Cost of sort/order by not estimated by the query planner

From: Laurent Laborde <kerdezixe(at)gmail(dot)com>
To: PostgreSQL-development <pgsql-hackers(at)postgresql(dot)org>
Subject: Cost of sort/order by not estimated by the query planner
Date: 2009-11-30 16:54:03
Message-ID: 8a1bfe660911300854h63ffb39anfeb667da662cb37c@mail.gmail.com
Views: Raw Message | Whole Thread | Download mbox | Resend email
Thread:
Lists: pgsql-hackers pgsql-performance

Friendly greetings !
I use postgresql 8.3.6.

here is a few info about the table i'm querying :
-------------------------------------------------------------
- select count(*) from _article : 17301610
- select count(*) from _article WHERE (_article.bitfield && getbit(0)) : 6729

Here are both request with problems :
--------------------------------------------------

QUERY 1 : Very fast !
-------------

explain SELECT *
FROM _article
WHERE (_article.bitfield && getbit(0))
ORDER BY _article.id ASC
LIMIT 500;
QUERY PLAN
-----------------------------------------------------------------------------------------------------
Limit (cost=66114.13..66115.38 rows=500 width=1114)
-> Sort (cost=66114.13..66157.37 rows=17296 width=1114)
Sort Key: id
-> Bitmap Heap Scan on _article (cost=138.32..65252.29
rows=17296 width=1114)
Recheck Cond: (bitfield && B'1'::bit varying)
-> Bitmap Index Scan on idx_article_bitfield
(cost=0.00..134.00 rows=17296 width=0)
Index Cond: (bitfield && B'1'::bit varying)
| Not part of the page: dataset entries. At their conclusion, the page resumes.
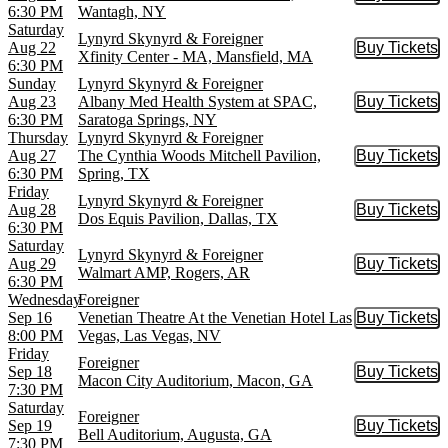
Buy Tic
6:30 PM
Wantagh, NY
Saturday
Lynyrd Skynyrd & Foreigner
Aug 22
Buy Tickets
Buy Tic
Xfinity Center - MA, Mansfield, MA
6:30 PM
Sunday
Lynyrd Skynyrd & Foreigner
Aug 23
Albany Med Health System at SPAC,
Buy Tickets
Buy Tic
6:30 PM
Saratoga Springs, NY
Thursday
Lynyrd Skynyrd & Foreigner
Aug 27
The Cynthia Woods Mitchell Pavilion,
Buy Tickets
Buy Tic
6:30 PM
Spring, TX
Friday
Lynyrd Skynyrd & Foreigner
Aug 28
Buy Tickets
Buy Tic
Dos Equis Pavilion, Dallas, TX
6:30 PM
Saturday
Lynyrd Skynyrd & Foreigner
Aug 29
Buy Tickets
Buy Tic
Walmart AMP, Rogers, AR
6:30 PM
Wednesday
Foreigner
Sep 16
Venetian Theatre At the Venetian Hotel Las
Buy Tickets
Buy Tic
8:00 PM
Vegas, Las Vegas, NV
Friday
Foreigner
Sep 18
Buy Tickets
Buy Tic
Macon City Auditorium, Macon, GA
7:30 PM
Saturday
Foreigner
Sep 19
Buy Tickets
Buy Tic
Bell Auditorium, Augusta, GA
7:30 PM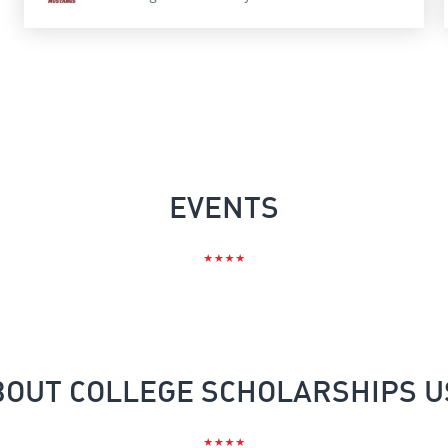
EVENTS
BOUT COLLEGE SCHOLARSHIPS U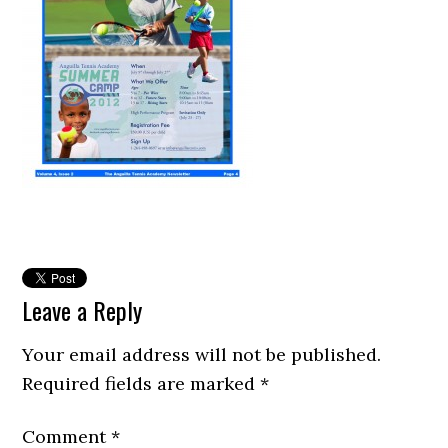
Leave a Reply
Your email address will not be published.
Required fields are marked
*
Comment
*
QUERY 2 : Endless ... (more than 30mn... i stopped the query)
-------------

explain SELECT *
FROM _article
WHERE (_article.bitfield && getbit(0))
ORDER BY _article.id ASC
LIMIT 5;
QUERY PLAN
-------------------------------------------------------------------------------------------------
Limit (cost=0.00..2042.87 rows=5 width=1114)
-> Index Scan using _article_pkey on _article
(cost=0.00..7066684.46 rows=17296 width=1114)
Filter: (bitfield && B'1'::bit varying)
(3 rows)

With LIMIT 5 and LIMIT 500, the query plan are differents.
Postgresql estimate that it can do a a simple index scan to find only 5 row.
With more than LIMIT ~400 it estimate that it's faster to do a more
complex plan.
and it make sense !

The problem is in the order by, of course.
If i remove the "order by" the LIMIT 5 is faster (0.044 ms) and do an
index scan.
At limit 500 (without order) it still use an index scan and it is
slightly slower.
At limit 5000 (without order) it switch to a Bitmap Index Scan +
Bitmap Heap Scan and it's slower but acceptable (5.275 ms)
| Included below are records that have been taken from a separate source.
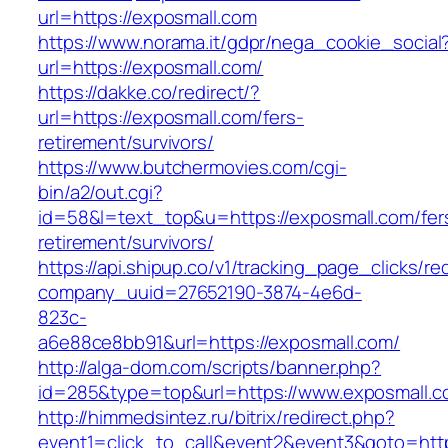
url=https://exposmall.com
https://www.norama.it/gdpr/nega_cookie_social
url=https://exposmall.com/
https://dakke.co/redirect/?
url=https://exposmall.com/fers-
retirement/survivors/
https://www.butchermovies.com/cgi-
bin/a2/out.cgi?
id=58&l=text_top&u=https://exposmall.com/fer
retirement/survivors/
https://api.shipup.co/v1/tracking_page_clicks/re
company_uuid=27652190-3874-4e6d-
823c-
a6e88ce8bb91&url=https://exposmall.com/
http://alga-dom.com/scripts/banner.php?
id=285&type=top&url=https://www.exposmall.c
http://himmedsintez.ru/bitrix/redirect.php?
event1=click_to_call&event2&event3&goto=ht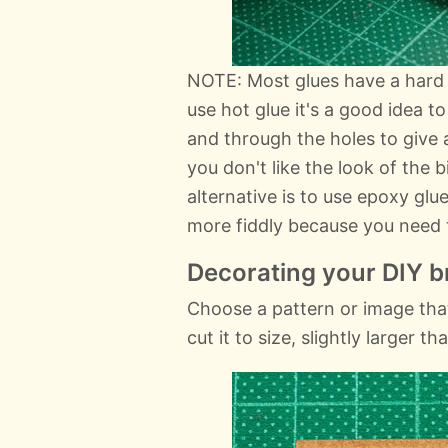
NOTE: Most glues have a hard 
use hot glue it's a good idea t
and through the holes to give 
you don't like the look of the 
alternative is to use epoxy glue
more fiddly because you need t
Decorating your DIY b
Choose a pattern or image tha
cut it to size, slightly larger 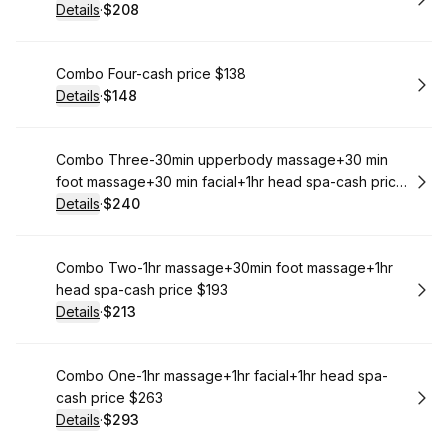
Details
·
$208
.
Price
:
Book
Combo Four-cash price $138
Details
·
$148
.
Price
:
Book
Combo Three-30min upperbody massage+30 min
foot massage+30 min facial+1hr head spa-cash price
$220
Details
·
$240
.
Price
:
Book
Combo Two-1hr massage+30min foot massage+1hr
head spa-cash price $193
Details
·
$213
.
Price
:
Book
Combo One-1hr massage+1hr facial+1hr head spa-
cash price $263
Details
·
$293
.
Price
: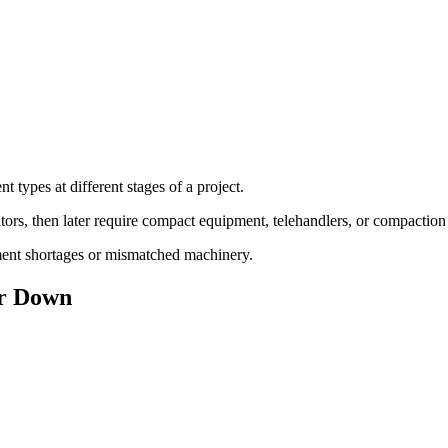
t types at different stages of a project.
tors, then later require compact equipment, telehandlers, or compactio
pment shortages or mismatched machinery.
or Down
Why, with the "QUERY 2", postgresql doesn't estimate the cost of the
Sort/ORDER BY ?
Of course, by ignoring the order, both query plan are right and the
choice for thoses differents plans totally make sense.

But... if the planner would be kind enough to considerate the cost of
the order by, it would certainly choose the Bitmap Index + Bitmap Heap
scan for the limit 5.
And not an index_scan pkey !

I have set the statistics to 1000 for _article.bitfield, just in case
(and ran a vacuum analyze), it doesn't change anything.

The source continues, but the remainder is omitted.